Just recently, energy think tank African Centre for Energy Policy (ACEP), with which Mr Amewu worked in the past, estimated that about GHS3 billion will be spent by the government on the total amount of electricity subsidy announced by President Nana Akufo-Addo as a result of the coronavirus pandemic.

This constitutes about GHS2.7 billion in tariff and about GHS300 million in Value Added Tax (VAT), ACEP said.

In ACEP’s view, however, if the government fails to honour its obligations, the sector’s liquidity situation will worsen.

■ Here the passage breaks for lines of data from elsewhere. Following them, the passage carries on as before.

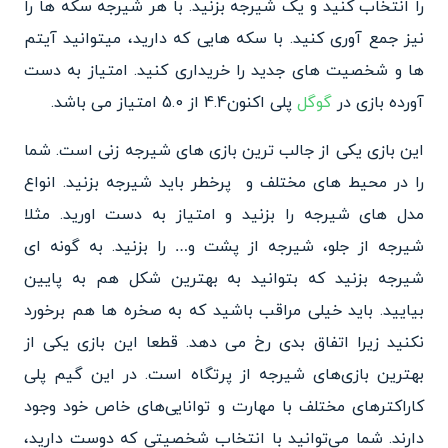
را انتخاب کنید و یک شیرجه بزنید. با هر شیرجه سکه ها را
نیز جمع آوری کنید. با سکه هایی که دارید، میتوانید آیتم
ها و شخصیت های جدید را خریداری کنید. امتیاز به دست
آورده بازی در
گوگل
پلی اکنون4.4 از 5.0 امتیاز می باشد.
این بازی یکی از جالب ترین بازی های شیرجه زنی است. شما
را در محیط های مختلف و پرخطر باید شیرجه بزنید. انواع
مدل های شیرجه را بزنید و امتیاز به دست اورید. مثلا
شیرجه از جلو، شیرجه از پشت و… را بزنید. به گونه ای
شیرجه بزنید که بتوانید به بهترین شکل هم به پایین
بیایید. باید خیلی مراقب باشید که به صخره ها هم برخورد
نکنید زیرا اتفاق بدی رخ می دهد. قطعا این بازی یکی از
بهترین بازی‌های شیرجه از پرتگاه است. در این گیم پلی
کاراکترهای مختلف با مهارت و توانایی‌های خاص خود وجود
دارند. شما می‌توانید با انتخاب شخصیتی که دوست دارید،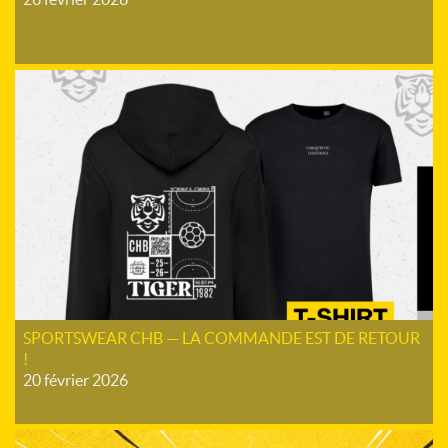
SPORTSWEAR CHB — LA COMMANDE EST DE RETOUR
!
20 février 2026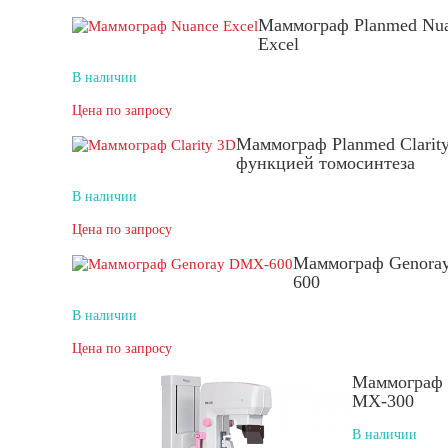
Маммограф Planmed Nu
Excel
В наличии
Цена по запросу
Маммограф Planmed Clarity
функцией томосинтеза
В наличии
Цена по запросу
Маммограф Genora
600
В наличии
Цена по запросу
Маммограф 
MX-300
В наличии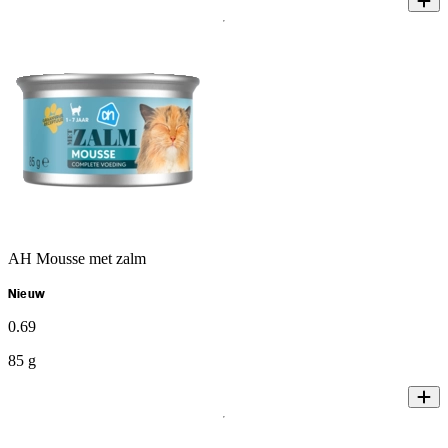
AH Mousse met zalm
Nieuw
0
.
69
85 g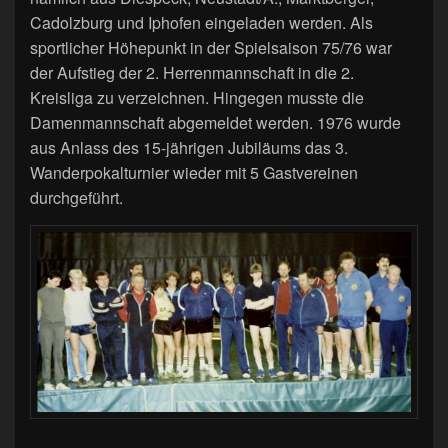
Cadolzburg und Iphofen eingeladen werden. Als
sportlicher Höhepunkt in der Spielsaison 75/76 war
der Aufstieg der 2. Herrenmannschaft in die 2.
Kreisliga zu verzeichnen. Hingegen musste die
Damenmannschaft abgemeldet werden. 1976 wurde
aus Anlass des 15-jährigen Jubiläums das 3.
Wanderpokalturnier wieder mit 5 Gastvereinen
durchgeführt.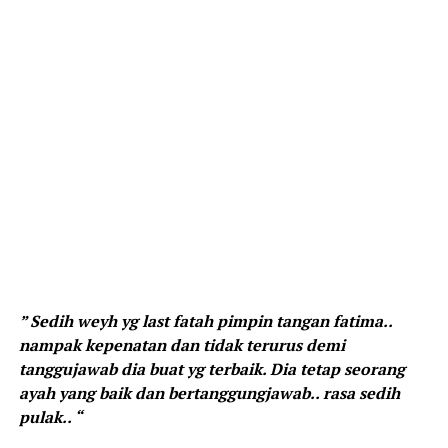
” Sedih weyh yg last fatah pimpin tangan fatima..
nampak kepenatan dan tidak terurus demi
tanggujawab dia buat yg terbaik. Dia tetap seorang
ayah yang baik dan bertanggungjawab.. rasa sedih
pulak.. “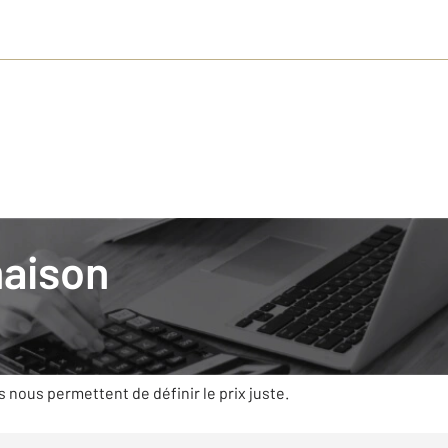
ilier
maison
mobilier avec CENTURY 21, c’est s’appuyer
t des compétences qui prennent en compte la règlementation, la 
es caractéristiques (état, superficie, exposition…) et la deman
s nous permettent de définir le prix juste.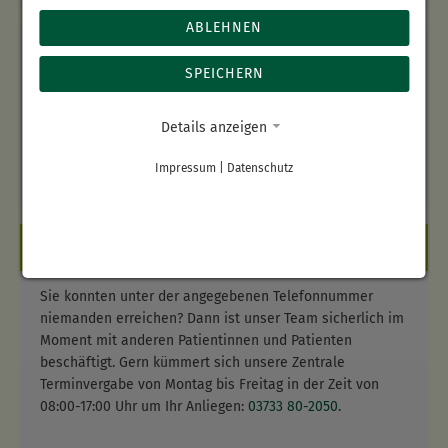
diagnostischen Eingriff
ABLEHNEN
elektronisch gesteuerte Flüssigkeits-,
Multimodale Schmerztherapie
Medikamenten- und Ernährungszufuhr
SPEICHERN
Prophylaxe und Therapie von Druckgeschwüren
Oberärztin Dr. med. Brantz
Ergo- und Physiotherapie, Logopädie
Donnerstag
09:00 - 13:00 Uhr
Details anzeigen
Weaning-Einheit für langzeitbeatmete Patienten
Anmeldung
Impressum
|
Datenschutz
Tel.:
03733 80-2021
ZENTRALE TERMINVERGABE
Sie konnten unter der angegebenen Telefonnummer
niemanden erreichen? Dann ist unser Team sicherlich im
Moment mit anderen Patientinnen und Patienten
beschäftigt. Gern kümmert sich unsere Zentrale
Terminvergabe von Montag bis Freitag in der Zeit von
08:00-17:00 Uhr um Ihr Anliegen:
03733 80-2050
.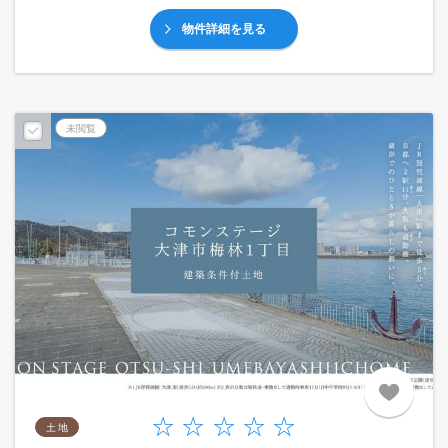
物件詳細を見る
未閲覧
土 地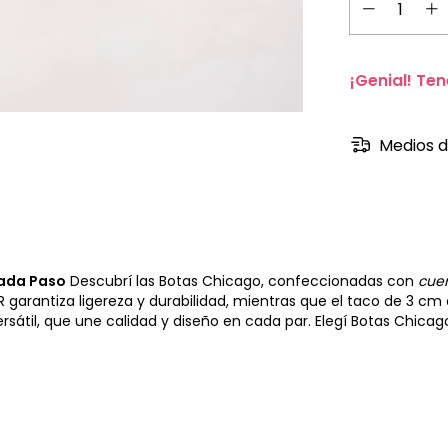
¡Genial! Ten
Medios d
Cada Paso
Descubrí las Botas Chicago, confeccionadas con
cue
R garantiza ligereza y durabilidad, mientras que el taco de 3 cm 
rsátil, que une calidad y diseño en cada par. Elegí Botas Chicag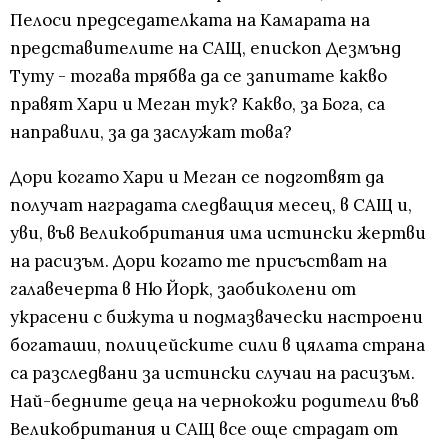
Пелоси председателката на Камарата на
представителите на САЩ, епископ Дезмънд
Туту - тогава трябва да се запитате какво
правят Хари и Меган тук? Какво, за Бога, са
направили, за да заслужат това?
Дори когато Хари и Меган се подготвят да
получат наградата следващия месец, в САЩ и,
уви, във Великобритания има истински жертви
на расизъм. Дори когато те присъстват на
галавечерта в Ню Йорк, заобиколени от
украсени с бижута и подмазвачески настроени
богаташи, полицейските сили в цялата страна
са разследвани за истински случаи на расизъм.
Най-бедните деца на чернокожи родители във
Великобритания и САЩ все още страдат от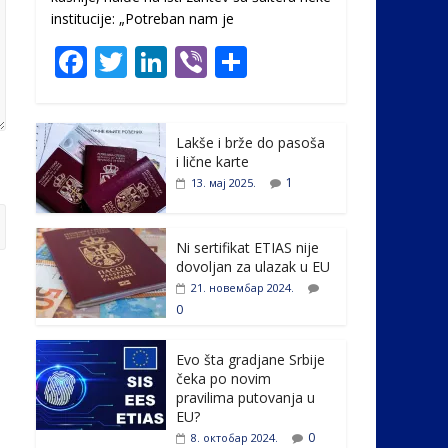
institucije: „Potreban nam je
F
T
Li
Vi
S
ac
w
n
b
h
e
itt
k
er
ar
Lakše i brže do pasoša
b
er
e
e
i lične karte
o
dI
1
13. мај 2025.
o
n
k
Ni sertifikat ETIAS nije
dovoljan za ulazak u EU
21. новембар 2024.
0
Evo šta gradjane Srbije
čeka po novim
pravilima putovanja u
EU?
0
8. октобар 2024.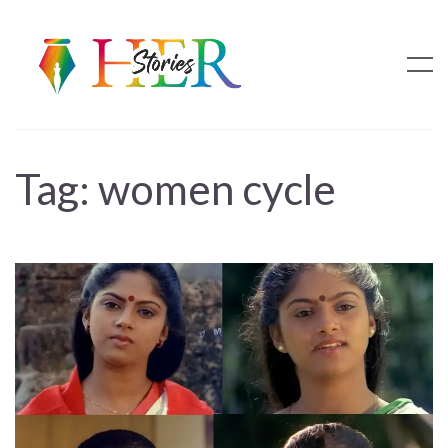
Tag:
women cycle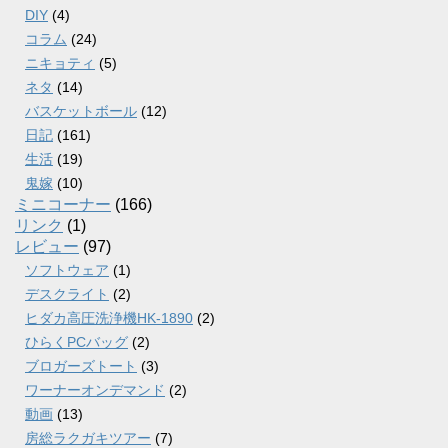
DIY
(4)
コラム
(24)
ニキョティ
(5)
ネタ
(14)
バスケットボール
(12)
日記
(161)
生活
(19)
鬼嫁
(10)
ミニコーナー
(166)
リンク
(1)
レビュー
(97)
ソフトウェア
(1)
デスクライト
(2)
ヒダカ高圧洗浄機HK-1890
(2)
ひらくPCバッグ
(2)
ブロガーズトート
(3)
ワーナーオンデマンド
(2)
動画
(13)
房総ラクガキツアー
(7)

In a statement, ACEP said the policy also further deepens the budget deficit, which is estimated to be about GHS9.7 billion, adding: “If the government intends to add GHS3 billion from the power sector, it will require another revision of the fiscal numbers presented to Parliament”.

Per ACEP’s computation, the cost of electricity waived by the president for each lifeline consumer is GHS18.4 per month for three months (GHS55.2 for the period).

“The Power sector is reeling in debt, with no end in sight for debt accumulation. The current outstanding debt to Independent Power Producers (IPPs) stands in excess of US$1billion. Last week, Government had to intervene to pay for unpaid gas utilized for power generation to the tune of US$100 million to avert a calamitous action by the OCTP pertness to drawdown on World bank guarantees for the projects”, it emphasised.

Explaining further, it said: “This picture is gloomy enough, without exhausting all the challenges in the power sector, for careful consideration of actions that further worsen the financial sustainability of the sector.”